# What you have to do
Your response should contain every line from the data below that holds the string "تهران".

# Excerpted data
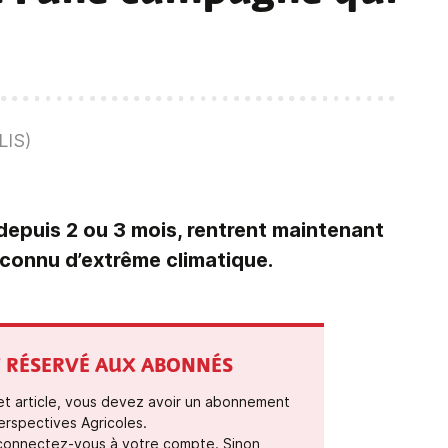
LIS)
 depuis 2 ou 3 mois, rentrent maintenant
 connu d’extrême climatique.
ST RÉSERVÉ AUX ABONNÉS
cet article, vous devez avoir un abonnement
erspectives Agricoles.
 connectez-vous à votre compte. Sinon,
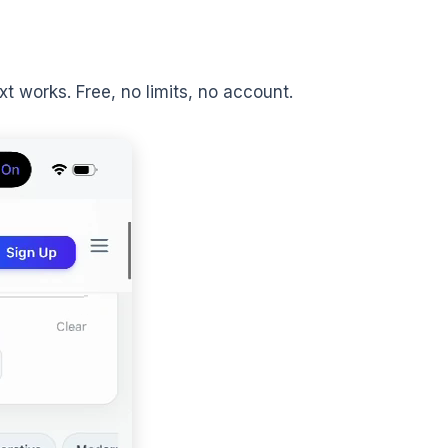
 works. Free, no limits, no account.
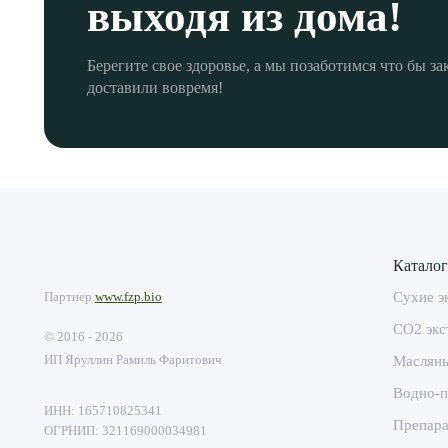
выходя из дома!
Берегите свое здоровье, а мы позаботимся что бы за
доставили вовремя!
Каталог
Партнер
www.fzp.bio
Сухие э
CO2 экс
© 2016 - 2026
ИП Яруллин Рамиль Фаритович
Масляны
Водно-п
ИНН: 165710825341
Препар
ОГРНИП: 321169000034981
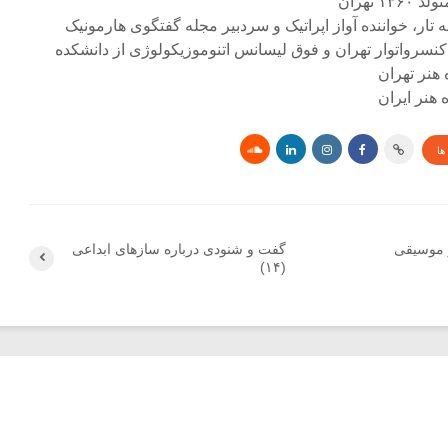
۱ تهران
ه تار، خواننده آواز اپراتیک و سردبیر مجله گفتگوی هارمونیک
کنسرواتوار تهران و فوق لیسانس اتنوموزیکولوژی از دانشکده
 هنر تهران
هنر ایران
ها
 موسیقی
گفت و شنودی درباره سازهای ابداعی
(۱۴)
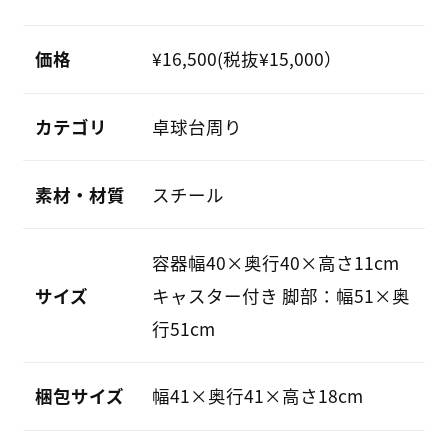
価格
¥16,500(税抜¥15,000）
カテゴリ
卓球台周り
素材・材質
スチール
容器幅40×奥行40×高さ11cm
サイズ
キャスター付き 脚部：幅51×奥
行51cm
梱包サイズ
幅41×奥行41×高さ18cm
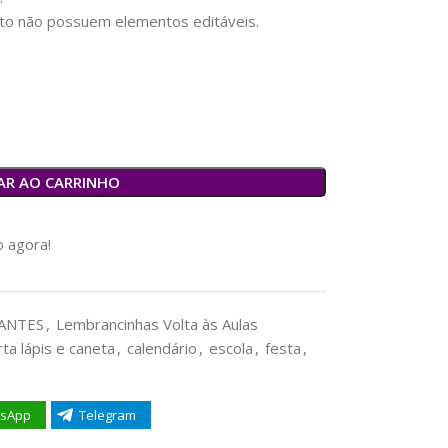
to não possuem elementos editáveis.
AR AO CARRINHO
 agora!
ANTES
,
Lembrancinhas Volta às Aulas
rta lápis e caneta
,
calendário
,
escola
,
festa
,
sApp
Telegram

# Output
۱ تهران
کنسرواتوار تهران و فوق لیسانس اتنوموزیکولوژی از دانشکده
 هنر تهران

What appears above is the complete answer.